Without belaboring the story, suffice to say that mankind meets an alien intelligence, and all it wants to do is kill us. Strife and gore ensue, including a high-tech auto-abortion that is probably the first of its kind (and hopefully the last) before the film ends with many points unanswered and an open path to a sequel.

Prometheus fails to create a plausible vision of the future as an extension of the present. Granted, most sci-fi films do that, but one might expect better from the director of Blade Runner. Instead, we have a crew comprised of disparate types that satisfy a writer’s checklist (one black guy, one Asian, one Brit with a punk haircut, etc.) but contains not a single Latino, despite the fact that Latinos will be in the majority in the US by the year 2050. Is that a petty criticism? Let’s say it’s a point that a serious writer might have considered, along with the fact that an intelligent, capable black man in the year 2092 probably would not talk in the urban drawl of a black man from 1992.

But plausibility of any kind is clearly not a consideration. Prometheus is chock full of all the dumbest clichés of sci-fi action movies, from the people outrunning a massive storm to the monster that grows in size by a factor of 30 in the space of less than a day.
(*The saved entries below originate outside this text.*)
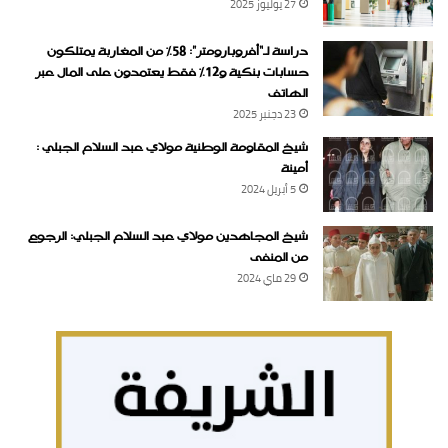
27 يوليوز 2025
دراسة لـ“أفروبارومتر”: 58٪ من المغاربة يمتلكون
حسابات بنكية و12٪ فقط يعتمدون على المال عبر
الهاتف
23 دجنبر 2025
شيخ المقاومة الوطنية مولاي عبد السلام الجبلي :
أمينة
5 أبريل 2024
شيخ المجاهدين مولاي عبد السلام الجبلي: الرجوع
من المنفى
29 ماي 2024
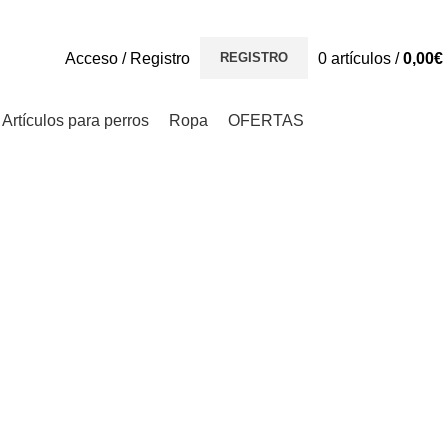
Acceso / Registro
0
artículos
/
0,00
€
REGISTRO
Artículos para perros
Ropa
OFERTAS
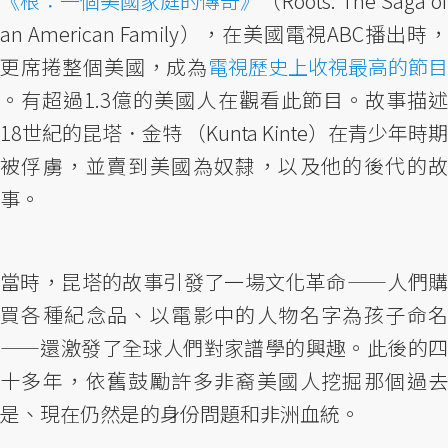
《根：一個美國家庭的傳奇》
（Roots: The Saga of
an American Family​​），在美國電視ABC播出時，
更席捲整個美國，成為
電視歷史上收視最高的節目
。有超過1.3億的美國人在觀看此節目。故事描述
18世紀的昆塔．金特 （Kunta Kinte）在青少年時期
被俘虜，並賣到美國為奴隸，以及他的後代的故
事。
當時，昆塔的故事引發了一場文化革命——人們購
買各種紀念品、以電影中的人物名字為孩子命名
——還激發了全球人們對家譜學的興趣。此後的四
十多年，依舊鼓勵許多非裔美國人挖掘那個過去
是、現在仍然是的身份問題和非洲血統。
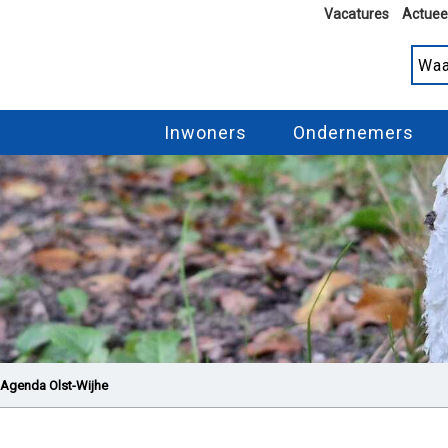
Vacatures
Actuee
Inwoners
Ondernemers
Agenda Olst-Wijhe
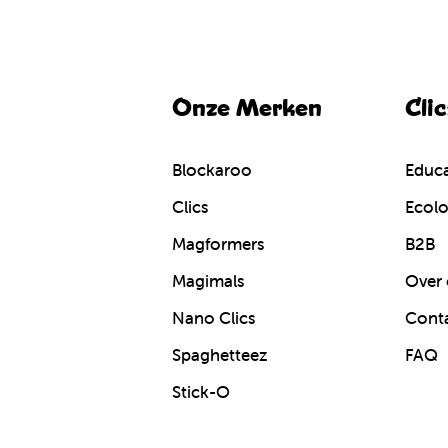
Onze Merken
Cli
Blockaroo
Educa
Clics
Ecolo
Magformers
B2B
Magimals
Over 
Nano Clics
Cont
Spaghetteez
FAQ
Stick-O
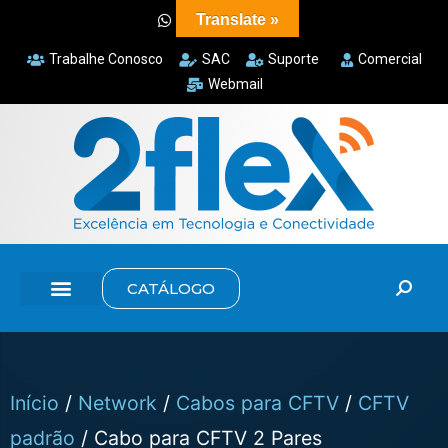
Translate »
Trabalhe Conosco
SAC
Suporte
Comercial
Webmail
CATÁLOGO
Início
/
Network
/
Cabos para CFTV
/
CFTV
padrão
/ Cabo para CFTV 2 Pares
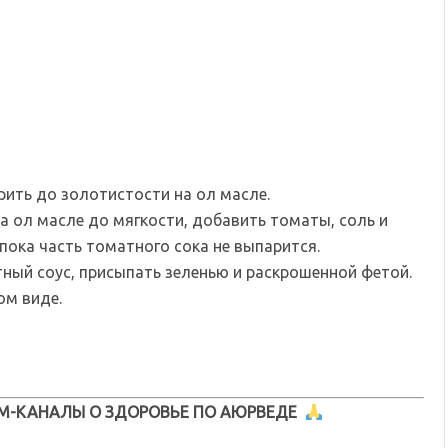
рить до золотистости на ол масле.
 на ол масле до мягкости, добавить томаты, соль и
 пока часть томатного сока не выпарится.
ный соус, присыпать зеленью и раскрошенной фетой.
ом виде.
М-КАНАЛЫ О ЗДОРОВЬЕ ПО АЮРВЕДЕ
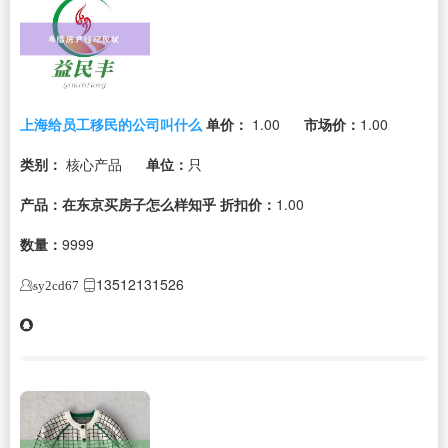
上海给员工移民的公司叫什么
单价：
1.00
市场价：
1.00
类别：
核心产品
单位：
只
产品：在东京买房子怎么样知乎
折扣价：
1.00
数量：
9999
13512131526
sy2cd67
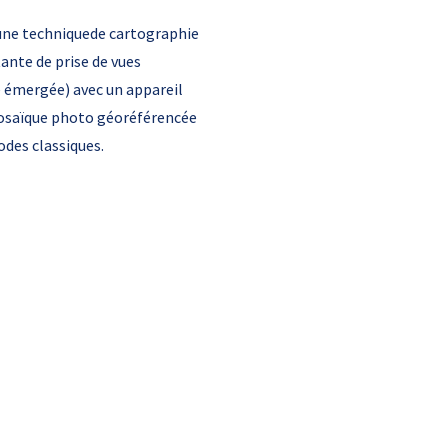
une techniquede cartographie
nte de prise de vues
e émergée) avec un appareil
mosaïque photo géoréférencée
odes classiques.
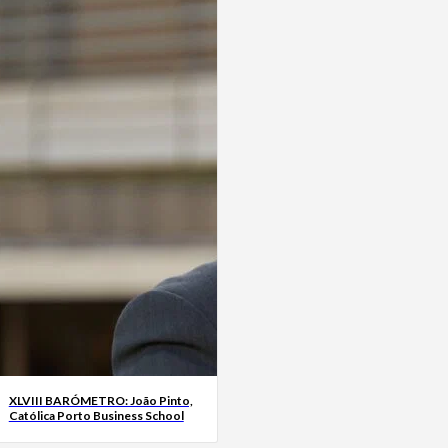
XLVIII BARÓMETRO: João Pinto,
Católica Porto Business School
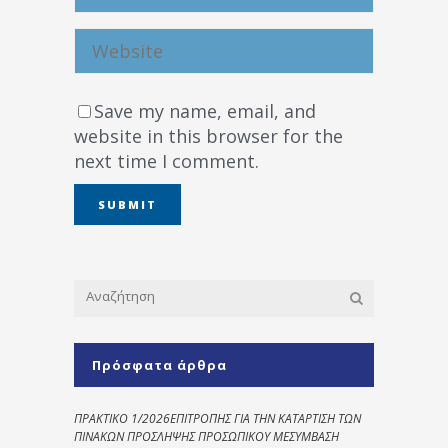
Save my name, email, and
website in this browser for the
next time I comment.
Πρόσφατα άρθρα
ΠΡΑΚΤΙΚΟ 1/2026ΕΠΙΤΡΟΠΗΣ ΓΙΑ ΤΗΝ ΚΑΤΑΡΤΙΣΗ ΤΩΝ
ΠΙΝΑΚΩΝ ΠΡΟΣΛΗΨΗΣ ΠΡΟΣΩΠΙΚΟΥ ΜΕΣΥΜΒΑΣΗ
If Prometheus only wanted to be an entertaining futuristic thriller I wouldn’t mind all that. But its pretensions, its attitude that it’s something smarter than it is, just rankle and make those silly clichés stand out more than they usually would. (I could go on all day with a list of niggling questions about the movie. Why are the alien “engineers” ridiculously buffed up with the kind of muscles you get only from working out in a gym for hours a day? Why would they bring flamethrowers to a planet where they don’t expect the atmosphere to contain oxygen? Why are their space suits not flame retardant? Why hire 44-year-old Guy Pearce to play an 80-something tycoon in really bad makeup when there are plenty of capable 80-year-old actors who would have taken the job? (There’s a potential good answer to that question—because the character will become younger. Not the case here.) Why do actresses in these movies always have appear in their underwear when the male ones never do?)

In an interview with Discover magazine, writer Lindelof says, “The jumping off point for Prometheus for me is this: If somebody believed in God and you presented scientific evidence that directly contradicted that belief, what would he do? I find that question tremendously compelling.” That might well have been an interesting topic. Wish he’d worked it into the movie somehow.